Specifically, browser support for canvas is listed at caniuse.com/#search=canvas.
It's not only about "supporting Canvas", but about the bugs that each implementation has about this and missing methods that have been added since the initial release. So even if one version of Firefox does add the basic Canvas support, it might have some bugs that make it impossible to use it in your application.
In that case, you might need to check the current versions and then go back as far as you want to support to verify if they work as expected.
Javascript CANVAS is amazing: it allows us to draw something like lines, polygons on the browser screen.
I wonder how does Javascript CANVAS works. For example to draw a line, does it use a series aligned tiny images to simulate the line or some other approach?
Thanks in advance.
Any reasonable implementer would just use a bitmap (stored internally in the browser), and draw to that using OS native drawing commands.
Why does it matter? It's not at all related to HTML+CSS, if that's what you're wondering.
More detail, for detail's sake:
When the browser's HTML parser sees a canvas element (of a given width & height) it needs to allocate an onscreen pixmap to cover that area. It either does this manually (i.e. malloc()) or it calls into some OS native drawing API to create a surface to draw on. The OS native API could be Windows, Gtk, Kde, Qt, or any other drawing library that the implementer of the browser chose. Also, it's highly dependent on the operating system. Internet Explorer probably calls into some Windows native library (i.e. DirectX or WinFooBarMethod()).
Once the drawing surface is created, it's made accessible to the internal guts of the JavaScript interpreter, likely via a pointer or handle to the constructed drawing surface. Then, when the JS interpreter sees an invocation of one of the canvas methods, it turns this into a call to the appropriate OS native command.
So, using the Windows 3.1 style metaphor:
"new canvas(width, height)" = "WinCreatePixmap(width, height)"
"canvas.setPixel(x,y,color)" = "WinSetPixel(x,y,color)"
And using a manually managed pixmap:
"new canvas(width, height)" = "malloc(width * height * sizeof(Pixel))"
"canvas.setPixel(x,y,color)" = "canvas[x][y] = color;"

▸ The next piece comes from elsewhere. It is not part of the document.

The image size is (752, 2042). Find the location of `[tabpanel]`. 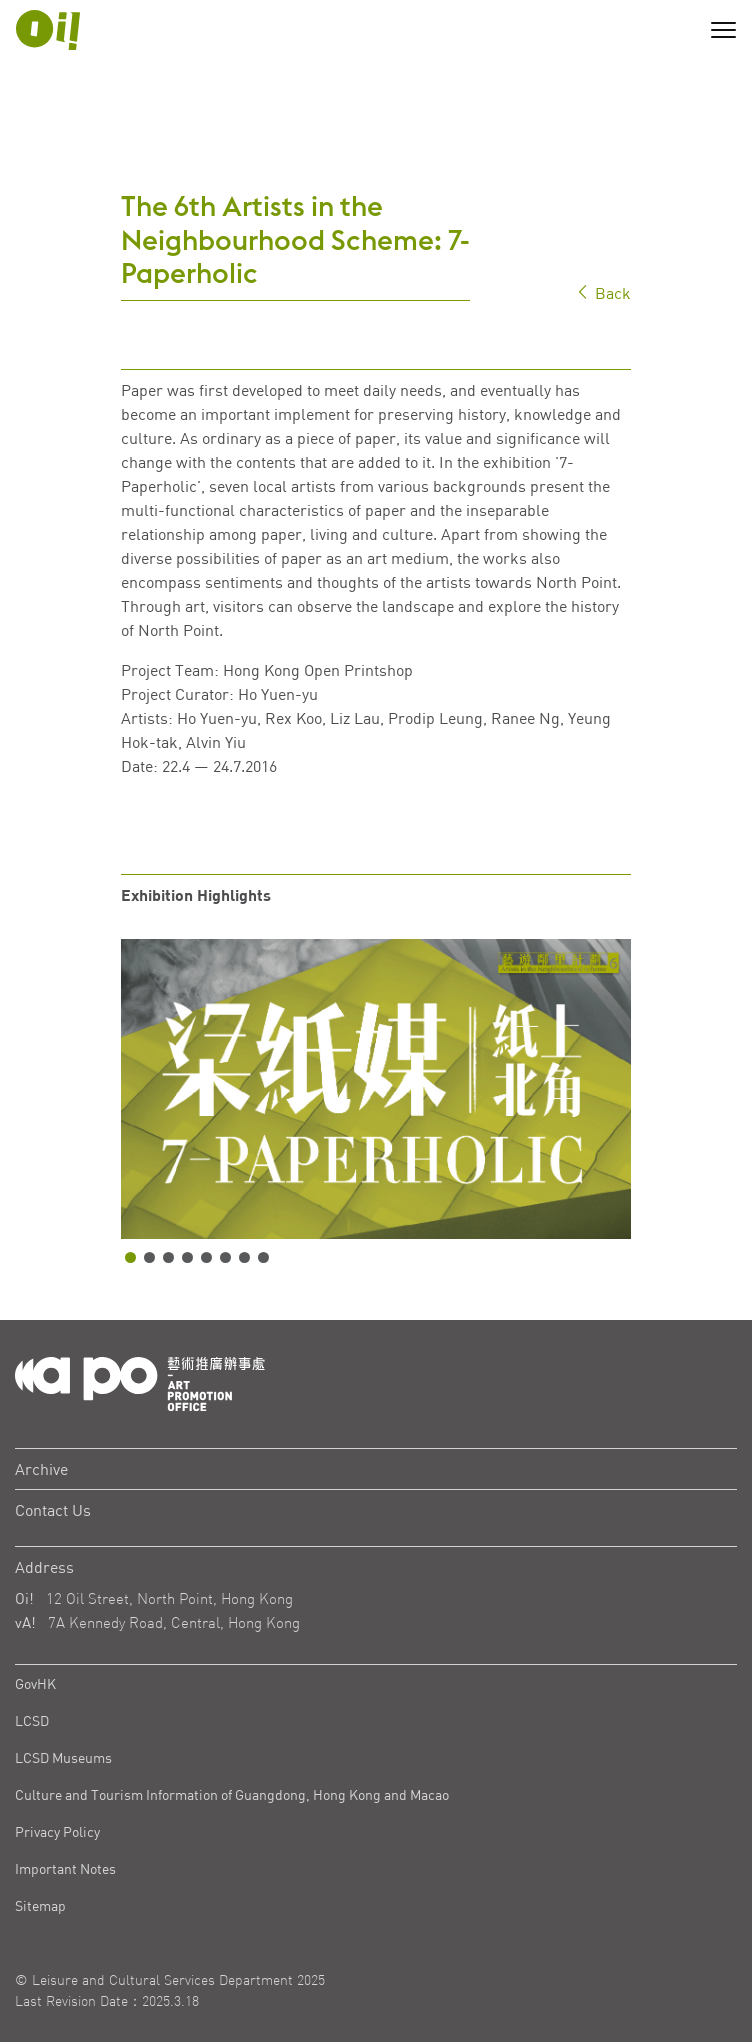 [tabpanel] is located at coordinates (376, 1089).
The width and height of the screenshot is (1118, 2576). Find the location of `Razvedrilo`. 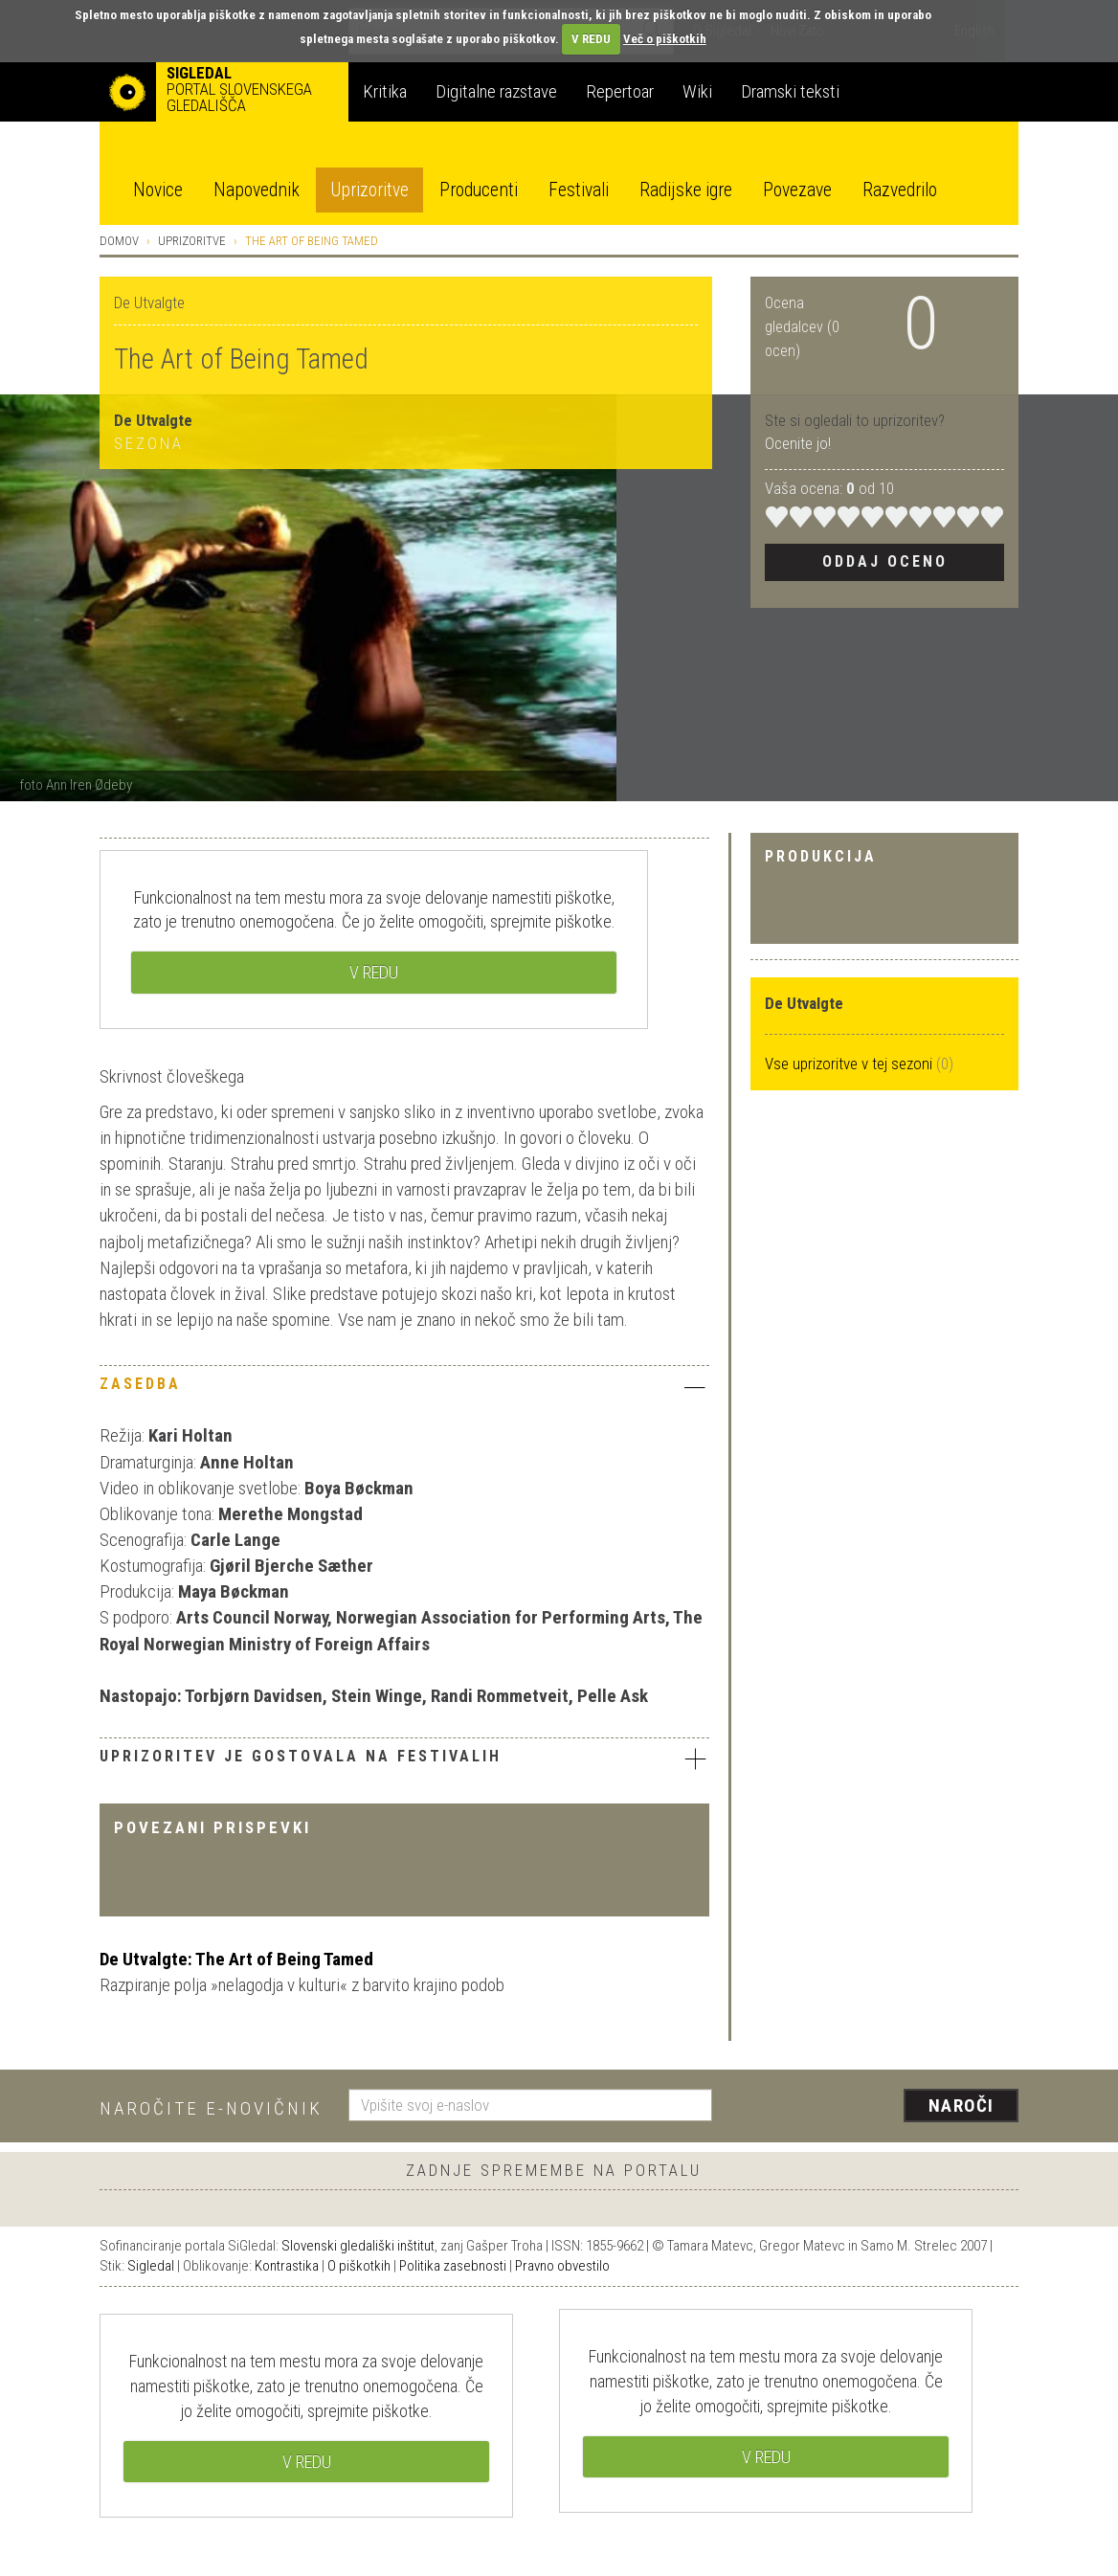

Again, it shouldn't matter to the JavaScript developer how these methods are implemented. The only people who need to care are the ones who are writing HTML5 compliant web browsers with canvas support.
If you know C++, you can go to the source.
For example, in Firefox, the "graphics context" object is implemented by the class nsCanvasRenderingContext2D. But that class doesn't actually modify the pixels directly. Instead, it asks a separate object, called Thebes, to do that. Thebes in turn delegates this work to a graphics library called Cairo, which typically asks a library provided by your operating system to do the actual pixel work. I imagine it's a similar story everywhere.
At the very bottom, the canvas has a two-dimensional array of pixels. Each pixel is a 32-bit integer. A pixel is set by assigning a value to an element of the array. Somewhere there's a bit of code that determines which pixels to paint and assigns the appropriate values to the appropriate array elements.
In theory, the pixels might be drawn by your video card, but I have heard that graphics cards generally can't be trusted to do 2D graphics, because the hardware is aggressively tuned for 3D gaming and trades away too much accuracy for speed.
If you're interested in how line drawing works, check out Bresenham's Line Drawing Algorithm.
Surely that's implementation-specific to the JavaScript engine browser in question?
You're thinking too much, it's simple:
A canvas is like an image that can be drawn on to the browser.
I think implementation is important. Why does it matter? Look at flash. When you use the drawing API to create complex fractal artwork it is actually creating vector artwork and making every line and curve a child of the object being drawn on, thus it rerenders the vector artwork every frame.. CRASH! or chug... chug........ chug..............
So for complex fractals or art that records equations, I have to use a Bitmap or the render engine CACKS. It DOES make a difference, since now I am trying to transfer some of my flash multimedia to Javascript and encountering differences among browsers.